L’Istat inchioda il governo: “Il Paese frena, Pil a -0,3%”

La politica economica del governo giallorosso sta dispiegando i primi effetti: il Pil italiano nell’ultimo trimestre del 2019 si è contratto dello 0,3% rispetto al periodo luglio-settembre, mentre la variazione tendenziale è stata nulla.

La flessione, molto peggiore rispetto alle previsioni degli analisti (il consensus si attestava a +0,1% trimestre su trimestre), è la peggiore dal 2013 e porta la variazione del prodotto interno lordo nell’intero 2019 al +0,2%, un dato sostanzialmente in linea con le attese del governo. Nel comunicare i dati preliminari l’Istat ha spiegato che il calo è stato determinato da una diminuzione del valore aggiunto sia nel comparto agricoltura sia in quello dell’industria, mentre i servizi hanno registrato una variazione nulla. Dal lato della domanda, vi è un contributo negativo della componente nazionale (al lordo delle scorte) e un apporto positivo della componente estera.

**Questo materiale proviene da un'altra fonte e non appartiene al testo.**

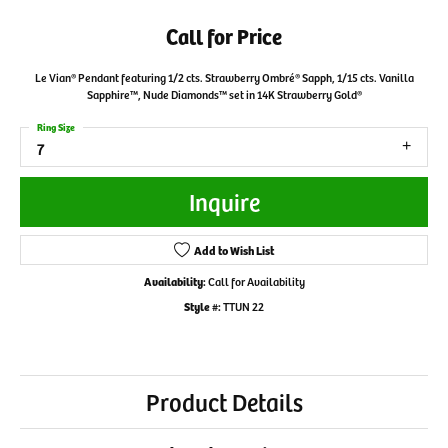
Call for Price
Le Vian® Pendant featuring 1/2 cts. Strawberry Ombré® Sapph, 1/15 cts. Vanilla
Sapphire™, Nude Diamonds™ set in 14K Strawberry Gold®
Ring Size
7
Inquire
Add to Wish List
Availability:
Call for Availability
Style #:
TTUN 22
Product Details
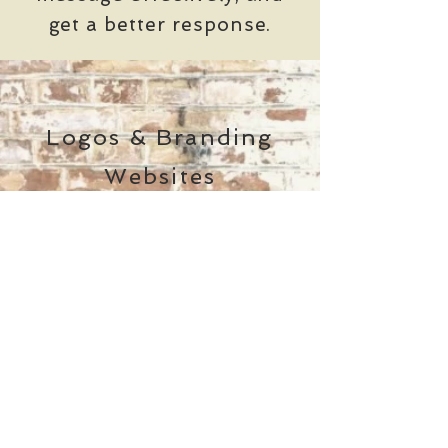
get a better response.
Logos & Branding
Websites
Slide Decks
Ad Design
Brochures
Infographics
&
Brokered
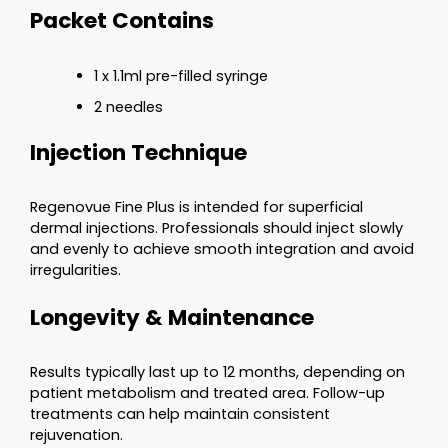
Packet Contains
1 x 1.1ml pre-filled syringe
2 needles
Injection Technique
Regenovue Fine Plus is intended for superficial
dermal injections. Professionals should inject slowly
and evenly to achieve smooth integration and avoid
irregularities.
Longevity & Maintenance
Results typically last up to 12 months, depending on
patient metabolism and treated area. Follow-up
treatments can help maintain consistent
rejuvenation.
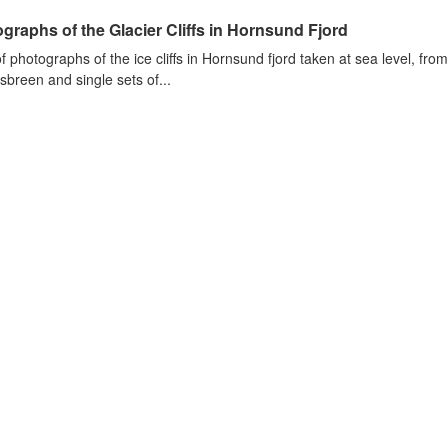
graphs of the Glacier Cliffs in Hornsund Fjord
of photographs of the ice cliffs in Hornsund fjord taken at sea level, fr
sbreen and single sets of...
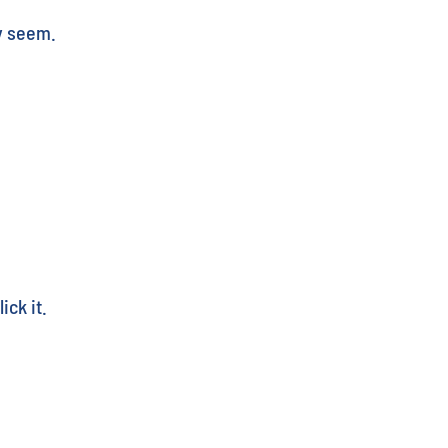
y seem.
ick it.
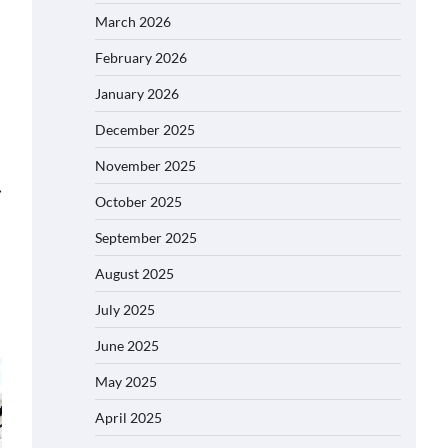
March 2026
February 2026
January 2026
December 2025
November 2025
⟶
October 2025
September 2025
August 2025
July 2025
June 2025
May 2025
April 2025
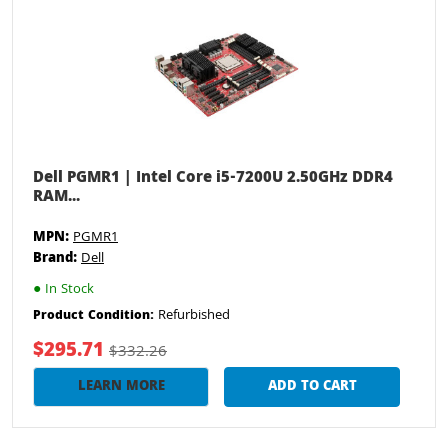
Dell PGMR1 | Intel Core i5-7200U 2.50GHz DDR4
RAM...
MPN:
PGMR1
Brand:
Dell
●
In Stock
Refurbished
Product Condition:
$295.71
$332.26
LEARN MORE
ADD TO CART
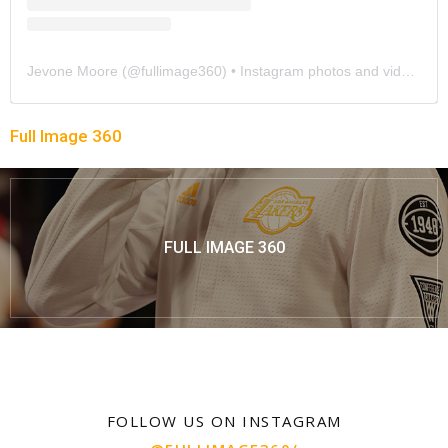
Jevone Moore
(@
fullimage360
) • Instagram photos and videos
Full Image 360
FULL IMAGE 360
FOLLOW US ON INSTAGRAM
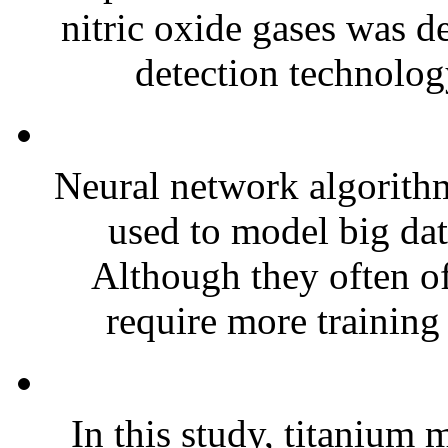
nitric oxide gases was d
detection technolog
Neural network algorit
used to model big dat
Although they often of
require more training 
In this study, titanium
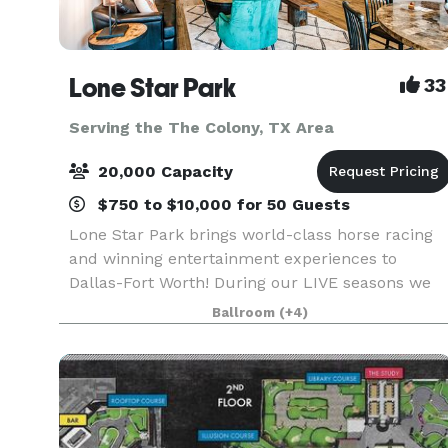
Lone Star Park
33
Serving the The Colony, TX Area
20,000 Capacity
$750 to $10,000 for 50 Guests
Lone Star Park brings world-class horse racing
and winning entertainment experiences to
Dallas-Fort Worth! During our LIVE seasons we
offer a variety of packages and price points to
Ballroom
(+4)
accommodate groups from 20-2,000 attendees.
Do something D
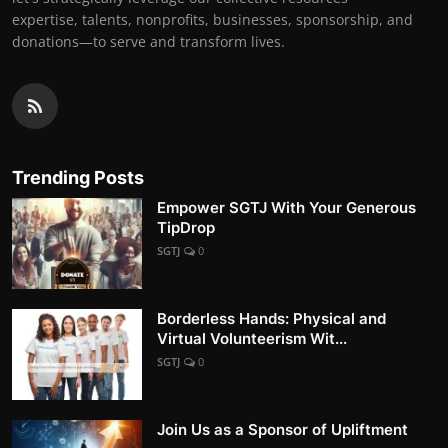
expertise, talents, nonprofits, businesses, sponsorship, and
donations—to serve and transform lives.
Trending Posts
Empower SGTJ With Your Generous
TipDrop
SGTJ
0
Borderless Hands: Physical and
Virtual Volunteerism Wit...
SGTJ
0
Join Us as a Sponsor of Upliftment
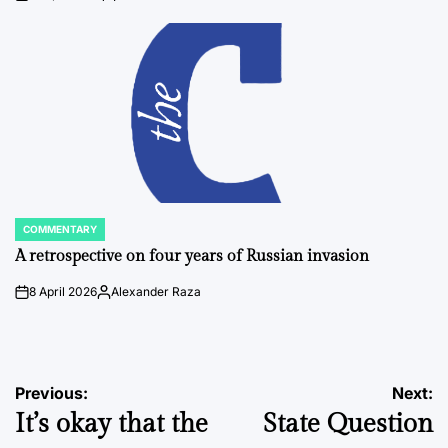
on
Posted
by
COMMENTARY
POSTED
IN
A retrospective on four years of Russian invasion
8 April 2026
Alexander Raza
on
Posted
by
Post
Previous:
Next:
It’s okay that the
State Question
navigation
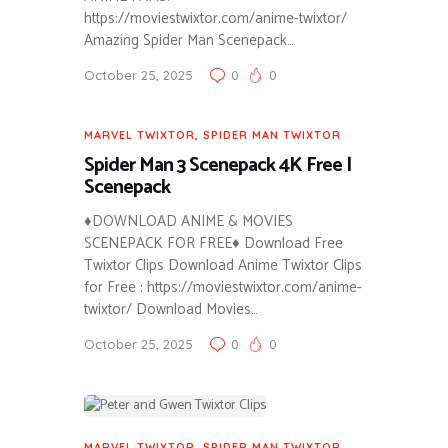
https://moviestwixtor.com/anime-twixtor/
Amazing Spider Man Scenepack…
October 25, 2025
0
0
MARVEL TWIXTOR
,
SPIDER MAN TWIXTOR
Spider Man 3 Scenepack 4K Free |
Scenepack
♦DOWNLOAD ANIME & MOVIES
SCENEPACK FOR FREE♦ Download Free
Twixtor Clips Download Anime Twixtor Clips
for Free : https://moviestwixtor.com/anime-
twixtor/ Download Movies…
October 25, 2025
0
0
MARVEL TWIXTOR
,
SPIDER MAN TWIXTOR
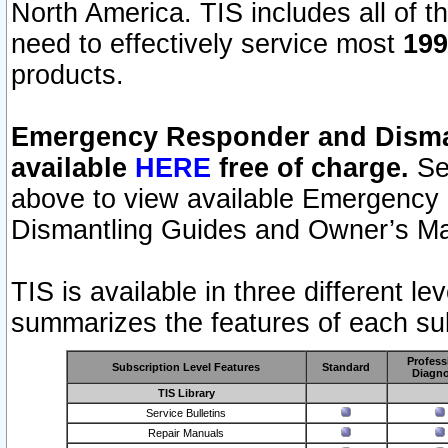
North America. TIS includes all of the
need to effectively service most
199
products.
Emergency Responder and Disman
available
HERE
free of charge.
Sel
above to view available Emergency
Dismantling Guides and Owner’s Ma
TIS is available in three different l
summarizes the features of each sub
Profess
Subscription Level Features
Standard
Diagno
TIS Library
Service Bulletins
Repair Manuals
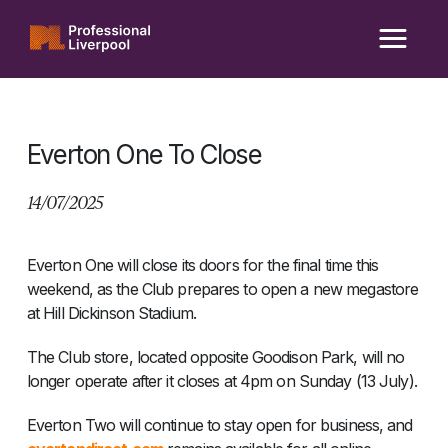
Skip
to
content
Everton One To Close
14/07/2025
Everton One will close its doors for the final time this
weekend, as the Club prepares to open a new megastore
at Hill Dickinson Stadium.
The Club store, located opposite Goodison Park, will no
longer operate after it closes at 4pm on Sunday (13 July).
Everton Two will continue to stay open for business, and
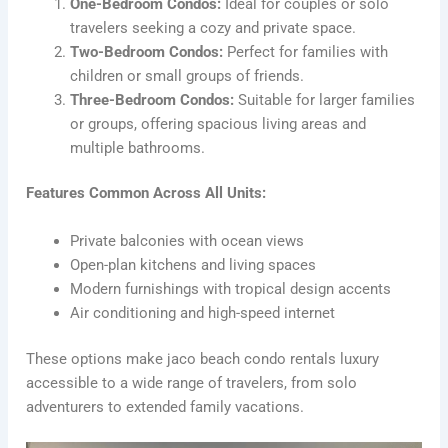
One-Bedroom Condos:
Ideal for couples or solo
travelers seeking a cozy and private space.
Two-Bedroom Condos:
Perfect for families with
children or small groups of friends.
Three-Bedroom Condos:
Suitable for larger families
or groups, offering spacious living areas and
multiple bathrooms.
Features Common Across All Units:
Private balconies with ocean views
Open-plan kitchens and living spaces
Modern furnishings with tropical design accents
Air conditioning and high-speed internet
These options make jaco beach condo rentals luxury
accessible to a wide range of travelers, from solo
adventurers to extended family vacations.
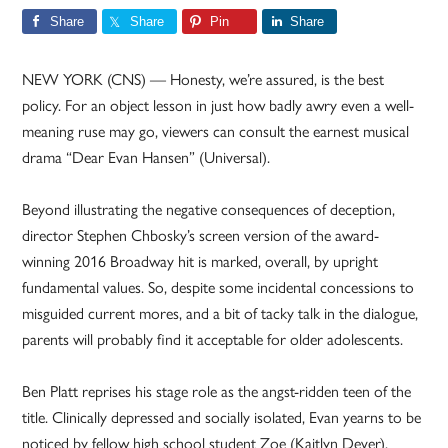
Share
Share
Pin
Share
NEW YORK (CNS) — Honesty, we’re assured, is the best
policy. For an object lesson in just how badly awry even a well-
meaning ruse may go, viewers can consult the earnest musical
drama “Dear Evan Hansen” (Universal).
Beyond illustrating the negative consequences of deception,
director Stephen Chbosky’s screen version of the award-
winning 2016 Broadway hit is marked, overall, by upright
fundamental values. So, despite some incidental concessions to
misguided current mores, and a bit of tacky talk in the dialogue,
parents will probably find it acceptable for older adolescents.
Ben Platt reprises his stage role as the angst-ridden teen of the
title. Clinically depressed and socially isolated, Evan yearns to be
noticed by fellow high school student Zoe (Kaitlyn Dever).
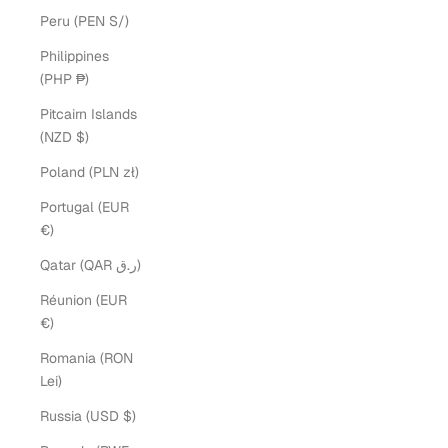
Peru (PEN S/)
Philippines
(PHP ₱)
Pitcairn Islands
(NZD $)
Poland (PLN zł)
Portugal (EUR
€)
Qatar (QAR ر.ق)
Réunion (EUR
€)
Romania (RON
Lei)
Russia (USD $)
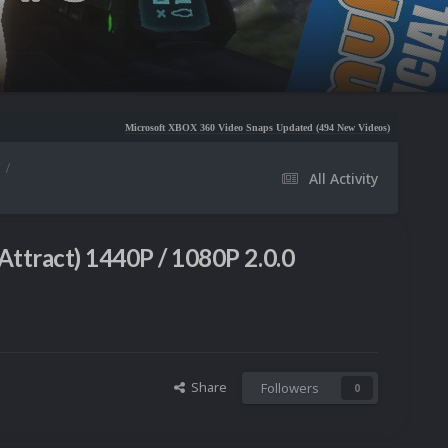
Microsoft XBOX 360 Video Snaps Updated (494 New Videos)
Nintendo NES Video Snaps U
All Activity
Attract) 1440P / 1080P 2.0.0
Share
Followers
0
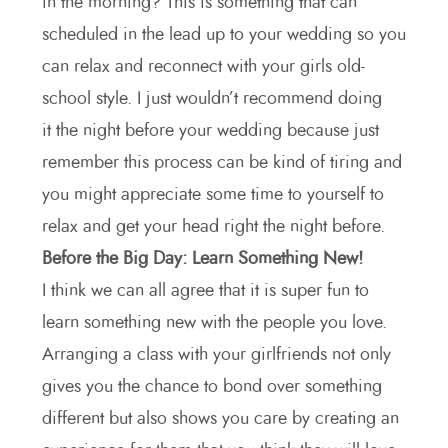
in the morning? This is something that can
scheduled in the lead up to your wedding so you
can relax and reconnect with your girls old-
school style. I just wouldn’t recommend doing
it the night before your wedding because just
remember this process can be kind of tiring and
you might appreciate some time to yourself to
relax and get your head right the night before.
Before the Big Day: Learn Something New!
I think we can all agree that it is super fun to
learn something new with the people you love.
Arranging a class with your girlfriends not only
gives you the chance to bond over something
different but also shows you care by creating an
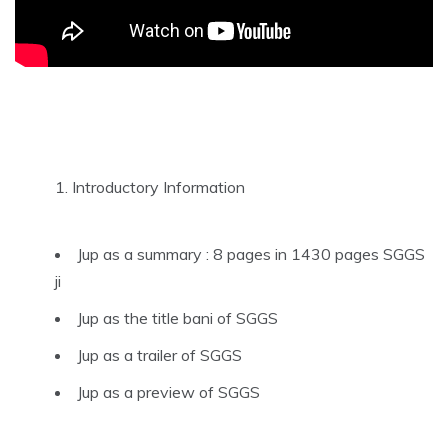
Introductory Information
Jup as a summary : 8 pages in 1430 pages SGGS
ji
Jup as the title bani of SGGS
Jup as a trailer of SGGS
Jup as a preview of SGGS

Il quadro macroeconomico italiano è, perciò, abbastanza compromesso. In primo luogo, l’industria e, con lei, l’agricoltura stanno sostanzialmente implodendo, anche se l’accordo tra Usa e Cina sui dazi potrebbe mitigare la contrazione spingendo ulteriormente l’export. Occorre ricordare, infatti, che nel corso del 2019, in ben tre trimestri su quattro, l’attività manifatturiera ha registrato una diminuzione. Ne consegue che l’anno in corso si apre nel segno di questo trend fortemente negativo. Ecco perché secondo Paolo Mameli, economista di Intesa Sanpaolo, «la debole chiusura del 2019 lascia un’eredità negativa al nuovo anno: anche ipotizzando un recupero nel corso del 2020, continuiamo a ritenere che la crescita media annua possa risultare solo marginalmente più forte» rispetto a quella dell’anno scorso al +0,2%, tre decimi di punto sotto la stima del governo.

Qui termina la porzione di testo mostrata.